MOSCOW (Reuters) - Russia reserves the right to use force again to defend its interests and will not tolerate attempts by Western powers to contain it, President Dmitry Medvedev said in an interview broadcast on Wednesday.
In an end-of-year interview that signaled an uncompromising stance toward U.S. President-elect Barack Obama’s incoming administration, Medvedev said Russia’s war with Georgia in August showed that tough action was sometimes unavoidable.
“Russia’s interests must be secured by all means available, this is my deep conviction. First of all, by international and legal tools ... but, when necessary, by using an element of force,” Medvedev said in the interview, which was shown on Russia’s main television stations.
Touching on an economic slowdown that represents the biggest challenge to the Kremlin’s grip on power in a decade, Medvedev said Russia would weather the crisis but the rouble exchange rate would become more flexible.
That appeared to be an acknowledgement that Russia cannot sustain the billions of dollars it has been spending to support a currency that has come under immense downward pressure as prices for oil, Russia’s main export, plummet.
Medvedev ordered a massive counter-attack in August after forces under Georgia’s pro-Western President Mikheil Saakashvili tried to retake South Ossetia, a breakaway region of Georgia.
The Russian leader said he was compelled to act to prevent a genocide but Western states said the Russian action — which included sending troops to within a few kilometers (miles) of the Georgian capital — was disproportionate.
Medvedev alarmed some in the West by announcing the deployment of missiles to the western outpost of Kaliningrad in retaliation for U.S. plans, bitterly opposed in Moscow, to build a missile defense system in Poland and the Czech Republic.
In the interview, a transcript of which was posted on Medvedev’s official Internet site, www.kremlin.ru, he also attacked long-term plans by the NATO alliance to expand eastwards by allowing ex-Soviet Ukraine and Georgia to join.
“Today I do indeed feel an attempt to ‘put Russia in its place’. And if, sometime ago, when Russia was in a quite different situation, such attempts could still yield some results, in today’s situation .... this is simply inadmissible.”

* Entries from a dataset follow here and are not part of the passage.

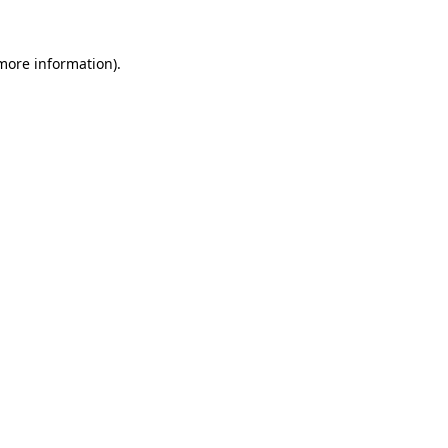
more information)
.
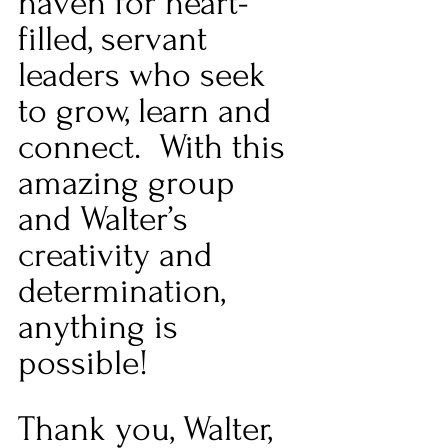
haven for heart-
filled, servant 
leaders who seek 
to grow, learn and 
connect.  With this 
amazing group 
and Walter’s 
creativity and 
determination, 
anything is 
possible! 
Thank you, Walter, 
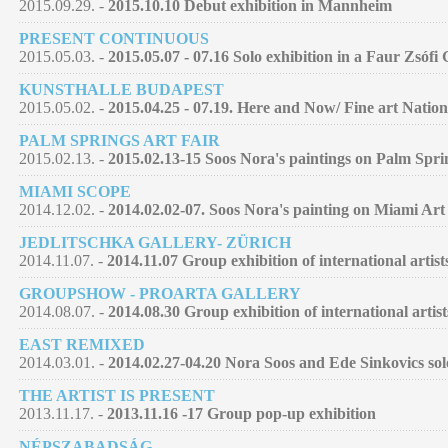
2015.09.29. -
2015.10.10 Debut exhibition in Mannheim
PRESENT CONTINUOUS
2015.05.03. -
2015.05.07 - 07.16 Solo exhibition in a Faur Zsófi
KUNSTHALLE BUDAPEST
2015.05.02. -
2015.04.25 - 07.19. Here and Now/ Fine art Nation
PALM SPRINGS ART FAIR
2015.02.13. -
2015.02.13-15 Soos Nora's paintings on Palm Spri
MIAMI SCOPE
2014.12.02. -
2014.02.02-07. Soos Nora's painting on Miami Art
JEDLITSCHKA GALLERY- ZÜRICH
2014.11.07. -
2014.11.07 Group exhibition of international artist
GROUPSHOW - PROARTA GALLERY
2014.08.07. -
2014.08.30 Group exhibition of international artist
EAST REMIXED
2014.03.01. -
2014.02.27-04.20 Nora Soos and Ede Sinkovics so
THE ARTIST IS PRESENT
2013.11.17. -
2013.11.16 -17 Group pop-up exhibition
NÉPSZABADSÁG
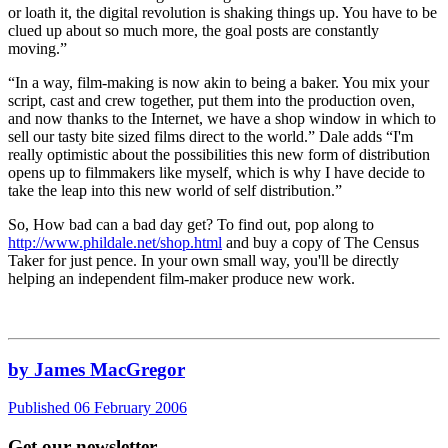
or loath it, the digital revolution is shaking things up. You have to be
clued up about so much more, the goal posts are constantly
moving.”
“In a way, film-making is now akin to being a baker. You mix your
script, cast and crew together, put them into the production oven,
and now thanks to the Internet, we have a shop window in which to
sell our tasty bite sized films direct to the world.” Dale adds “I'm
really optimistic about the possibilities this new form of distribution
opens up to filmmakers like myself, which is why I have decide to
take the leap into this new world of self distribution.”
So, How bad can a bad day get? To find out, pop along to
http://www.phildale.net/shop.html
and buy a copy of The Census
Taker for just pence. In your own small way, you'll be directly
helping an independent film-maker produce new work.
by James MacGregor
Published 06 February 2006
Get our newsletter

He threatened Ukraine with sanctions if it failed to pay some $2 billion Moscow says it owes for gas. Russia has said it may cut off supplies to its neighbor from January 1, potentially disrupting gas deliveries via Ukraine to European states.
“They should pay the money to the last rouble if they do not want their economy ultimately to face sanctions by Russia,” Medvedev said.
Russia has been one of the biggest casualties of the global financial crisis, with its stock markets losing about 70 percent of their value since peaks in May and factories laying off thousands of workers.
Former Soviet leader Mikhail Gorbachev warned on Wednesday that Russia faced unprecedented danger and a senior police official predicted a surge in street protests.
Medvedev said Russia was likely to suffer a rise in unemployment, but he said the crisis — blamed in the Kremlin on lax regulation on Wall Street — was of manageable proportions.
“I believe the situation is not the most simple one, but there is no excuse for absolutely dramatic conclusions, to say nothing of hysteria. There is no ground to suppose we will have to resort to any radical measures,” he said.